Originally created 11/30/03

Panthers unaccustomed to playing games with high stakes



CHARLOTTE, N.C. -- The Carolina Panthers have almost no experience preparing for big games. With just one postseason appearance in franchise history, the playoffs have usually been something out of reach.

Not anymore.

The Panthers (8-3) can clinch their first winning season since 1996 with a win over the Philadelphia Eagles (8-3) on Sunday. Losses later that day by New Orleans and Tampa Bay would also give Carolina its first division title since that winning season.
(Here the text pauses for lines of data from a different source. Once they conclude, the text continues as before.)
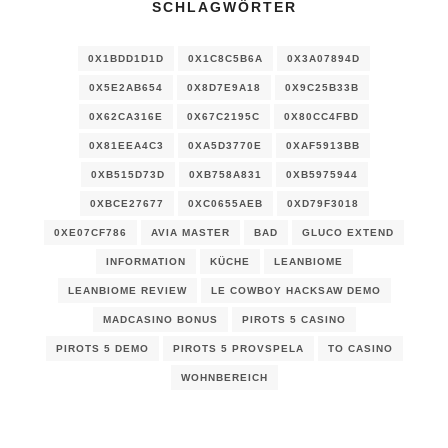
SCHLAGWÖRTER
0X1BDD1D1D
0X1C8C5B6A
0X3A07894D
0X5E2AB654
0X8D7E9A18
0X9C25B33B
0X62CA316E
0X67C2195C
0X80CC4FBD
0X81EEA4C3
0XA5D3770E
0XAF5913BB
0XB515D73D
0XB758A831
0XB5975944
0XBCE27677
0XC0655AEB
0XD79F3018
0XE07CF786
AVIA MASTER
BAD
GLUCO EXTEND
INFORMATION
KÜCHE
LEANBIOME
LEANBIOME REVIEW
LE COWBOY HACKSAW DEMO
MADCASINO BONUS
PIROTS 5 CASINO
PIROTS 5 DEMO
PIROTS 5 PROVSPELA
TO CASINO
WOHNBEREICH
In the back of their minds, the Panthers know all the scenarios. But with little history to fall back on as a guide, all they can do is treat the game against Philadelphia as any other matchup and forget about all the possible scenarios.

"We have to take care of Philly first," safety Mike Minter said. "We have way too much on our plates if we're thinking about anything other than Philly right now."
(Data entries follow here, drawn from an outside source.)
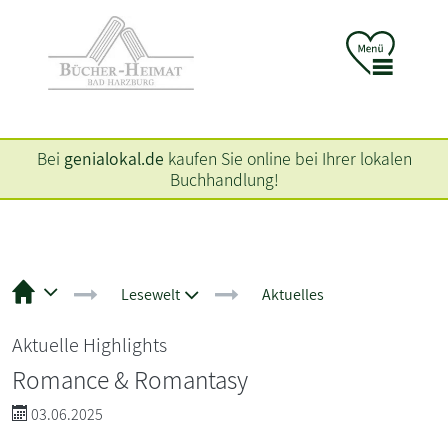
Bei
genialokal.de
kaufen Sie online bei Ihrer lokalen
Buchhandlung!
Lesewelt
Aktuelles
Aktuelle Highlights
Romance & Romantasy
03.06.2025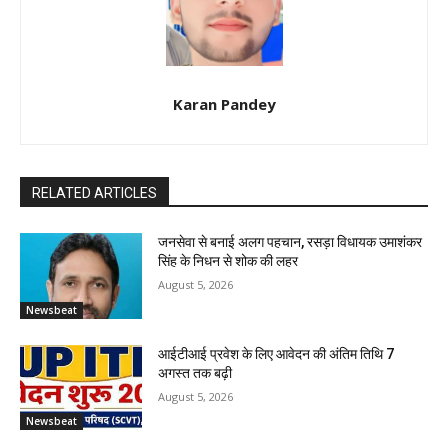
Karan Pandey
RELATED ARTICLES
जनसेवा से बनाई अलग पहचान, रसड़ा विधायक उमाशंकर
सिंह के निधन से शोक की लहर
August 5, 2026
Newsbeat
आईटीआई प्रवेश के लिए आवेदन की अंतिम तिथि 7
अगस्त तक बढ़ी
August 5, 2026
Newsbeat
But the Eagles game is no gimme. In fact, it's probably Carolina's toughest test of the season.

Philadelphia has climbed into the thick of the NFC race after opening the season dismally with two straight home losses.
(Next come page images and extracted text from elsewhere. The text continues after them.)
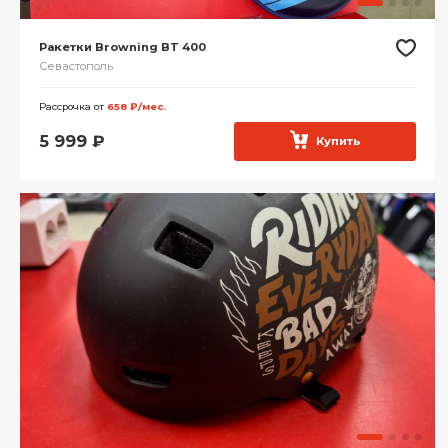
Ракетки Browning BT 400
Севастополь
Рассрочка от
658 ₽/мес.
5 999
₽
Купить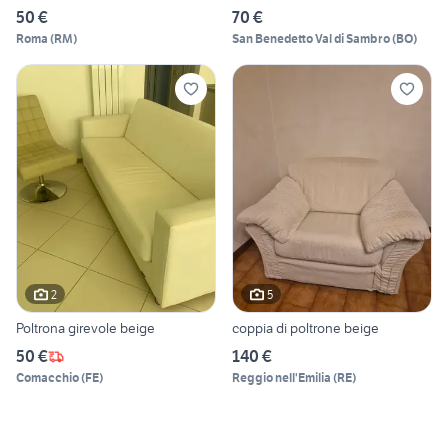
50 €
70 €
Roma
(
RM
)
San Benedetto Val di Sambro
(
BO
)
2
5
Poltrona girevole beige
coppia di poltrone beige
50 €
140 €
Comacchio
(
FE
)
Reggio nell'Emilia
(
RE
)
But the Eagles have won eight of nine; are tied with Carolina and St. Louis for the best record in the NFC; and will look to set their longest single-season winning streak in 23 years by beating Carolina for their seventh consecutive victory.

"We're still in this thing, we are still rolling and we are playing a tough opponent in Carolina," quarterback Donovan McNabb said. "Our next couple of games are going to be challenging."

The Eagles get no break after Carolina: They play Dallas in two weeks with the NFC East title on the line. Although the potential is there for Philadelphia to look past the Panthers, who lost to Dallas last week, coach Andy Reid doesn't think his team will fall into that trap.

"It's important that all our energy goes into Carolina," Reid said. "Their record isn't a fluke by any means and it's going to be a great game. It's two good football teams playing each other and that is what this league is all about."

The game is also a chance for Carolina to make a statement and prove the turnaround under second-year coach John Fox is no fluke.

Since going 1-15 two years ago, Fox has developed one of the top defenses in the NFL and turned Carolina into a contender.

But so far, the big wins have eluded the Panthers. Although they scored two victories over Tampa Bay this season - wins that proved to the Panthers they can play with good teams - they failed to beat Tennessee and the Cowboys when facing the best in the league.

So a win over Philadelphia would do wonders for their psyche.

"This is a test for us, because if we want to be want to do the things we think we can do, we have to win games like this," defensive tackle Brentson Buckner said. "We want to win these games, not keep it close and be in it at the end. We want to win because if you want to do things in the NFL right now, this is the battle."

The biggest battle will be slowing McNair, who fits the mold of mobile quarterbacks that have historically given Carolina fits.

McNabb comes into the game playing at his highest level of the season. Over the last five games, he's completed 93 of 142 attempts for 1,224 and six touchdowns. The NFL's worst-rated passer through the first six games, he threw for 259 yards and a touchdown on 16 of 25 passing in last week's win over New Orleans.

"They started off kind of slow, but now they are playing great football and it is all No. 5," Buckner said. "Slowing him down is going to be our biggest challenge."

The Eagles will have their own test in Carolina running back Stephen Davis. The Cowboys offered a blueprint for slowing him down last week, using nine and 10 defenders to stuff the line and hold Davis to 59 yards rushing.

Whether or not Philadelphia follows the Cowboys' example remains to be seen. So far, the Eagles have struggled to stop the run and have surrendered 164.1 yards per game in their last six contests.

Four running backs have gone over the 100-yard mark in that span, including New Orleans' Deuce McAllister, who had 184 yards and two touchdowns in last week's game.

"I don't know what the problem is, but we are going to fix it," defensive end N.D. Kalu said. "Right now we can look at the film with a smile on our face because we are winning, but we can't give up that many yards."